Wakaayu is a popular sweet treat in Kyoto, but it is also loved in other prefectures like Gifu. It is a crepe wrapped around a mochi filling and shaped like a fish. Many confectionery stores in Kyoto have their own original version of wakaayu.

Wakaayu is a popular summertime wagashi
The face of a fish varies from store to store.

The reason for its fish-like appearance is that it represents a sweetfish, known as ayu, that once swan plentifully in the Katsuragawa or Kamogawa rivers of Kyoto. Ayu fishing season typically starts in early summer and ends in October, which is why sweetfish are commonly enjoyed during the summer months. The soft cake dough and sticky mochi filling create a perfect combination, making wakaayu very refreshing. It goes especially well with a nice cold tea.


Kogei Gashi (Kyo Yokan)

Yokan is a highly popular wagashi in Kyoto. However, some of them are extremely detailed and beautiful. They may showcase seasonal scenery, like goldfish swimming in a pond or a beautiful starry night sky. There seems to be no common name for this type of sweet. People sometimes refer to it as kogei gashi or kyo yokan. 

Kyo yokan, also kogei gashi, is a highly decorative type of wagashi found in Kyoto.
It’s hard to believe you can eat this…

It’s so stunning that you might find yourself just wanting to stare at it instead of devouring it. Once you gather the courage to cut into it, you’ll find that the flavor is very simple and has a modest sweetness. 


Mizu yokan in Bamboo

Mizu-yokan in bamboo, or sometimes called chikusui yokan, is very unique type of yokan enjoyed in summertime in Kyoto. By putting the yokan in bamboo stalks, the yokan absorbs a slight flavor of bamboo.

It is supposed to be eaten cold, and the smooth, cold texture of yokan is very summery.
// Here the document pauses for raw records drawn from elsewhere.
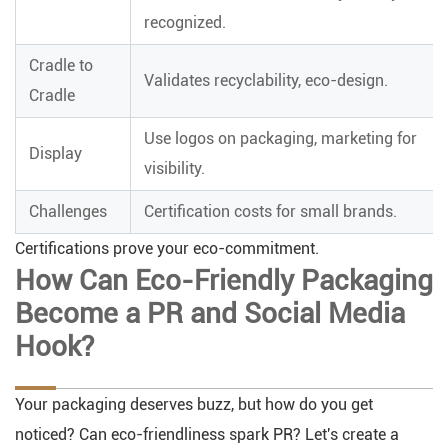
recognized.
Cradle to
Validates recyclability, eco-design.
Cradle
Use logos on packaging, marketing for
Display
visibility.
Challenges
Certification costs for small brands.
Certifications prove your eco-commitment.
How Can Eco-Friendly Packaging
Become a PR and Social Media
Hook?
Your packaging deserves buzz, but how do you get
noticed? Can eco-friendliness spark PR? Let's create a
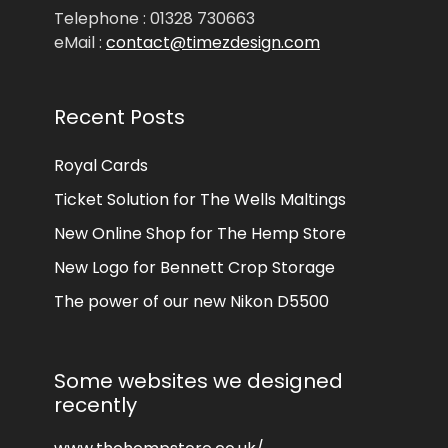
Telephone : 01328 730663
eMail :
contact@timezdesign.com
Recent Posts
Royal Cards
Ticket Solution for The Wells Maltings
New Online Shop for The Hemp Store
New Logo for Bennett Crop Storage
The power of our new Nikon D5500
Some websites we designed
recently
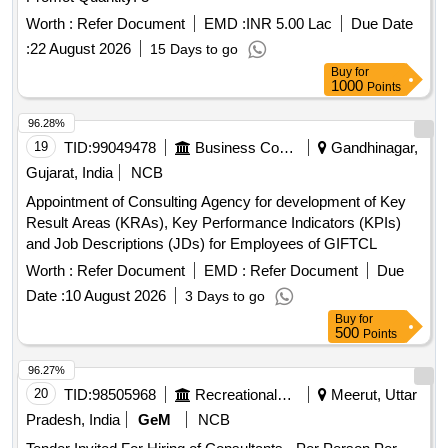
Worth :
Refer Document
EMD :
INR 5.00 Lac
Due Date
:
22 August 2026
15 Days to go
Buy
for
1000
Points
96.28%
19
TID:
99049478
Business Consultancy
Gandhinagar,
Gujarat, India
NCB
Appointment of Consulting Agency for development of Key
Result Areas (KRAs), Key Performance Indicators (KPIs)
and Job Descriptions (JDs) for Employees of GIFTCL
Worth :
Refer Document
EMD :
Refer Document
Due
Date :
10 August 2026
3 Days to go
Buy
for
500
Points
96.27%
20
TID:
98505968
Recreational Services
Meerut, Uttar
Pradesh, India
GeM
NCB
Unfortunately, not many stores sell this yokan. 

Mizu yokan, a type of Japanese wagashi. Traditional summer varieties were sometimes stores in bamboo.
Actual bamboo!

Some stores use plastic bamboo, but all traditional confectionery stores use actual bamboo. You are supposed to take off the cover and puncture the bottom of the bamboo with a needle, to release the yokan from its mold. (the needle typically comes with the package)

It is very unique!


 Around the early summer, almost all Kyoto confectionery stores have minazuki. This triangular-shaped treat consists of a layer of uiro (a type of mochi) and a layer of sweet red beans. Minazuki is probably the most popular summer sweet in Kyoto and has very ancient roots. In ancient times on June 1st members of the Imperial court would hold a ceremony called Himuro no Sekku. During this ceremony, nobels were given triangular pieces of ice to eat. Ice was an unbelievable luxury as it had to be harvested in winter and then kept in a subterranean storehouse.
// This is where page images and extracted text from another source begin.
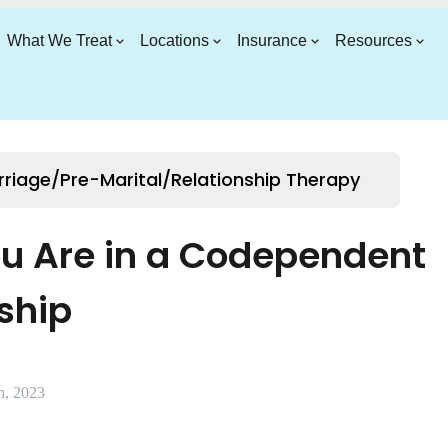
What We Treat
Locations
Insurance
Resources
riage/Pre-Marital/Relationship Therapy
ou Are in a Codependent
ship
h, 2023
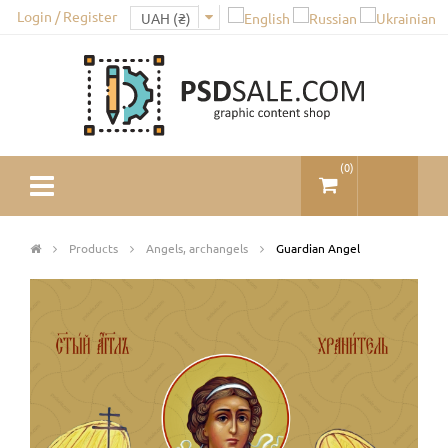
Login / Register
(
0
)
Products
Angels, archangels
Guardian Angel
Additionally, on June 30th, many shrines in the Kansai region take part in the Nagoshi no Harae Festival to pray for peace during the summertime and to purify oneself from any events from the first half of the year. During this festival commoners who would never be able to afford a luxury like ice, began eating triangles of white uiro and topped it with red beans which are believed to ward off misfortune. 


Warabi Mochi

Warabi mochi is a type of wagashi commonly eaten throughout the year, but especially during summer. The word “warabi” means eagle fern, and warabi mochi is made from the powder that comes from the root of the eagle fern plant. Nara was known for its warabi, so many stores throughout Nara offered warabi mochi. Some of these stores even brought the delicacy to Kyoto, as the two regions are quite close to each other.

Warabi Mochi is a popular type of Japanese traditional sweet called, wagashi.
Warabi mochi. It comes with very many flavors.

Warabi mochi is soft and smooth and comes in a variety of flavors, such as kinako and matcha. When you try it, you’ll understand why it’s so popular in the summer. It’s often served cold, which provides a refreshing and cooling sensation.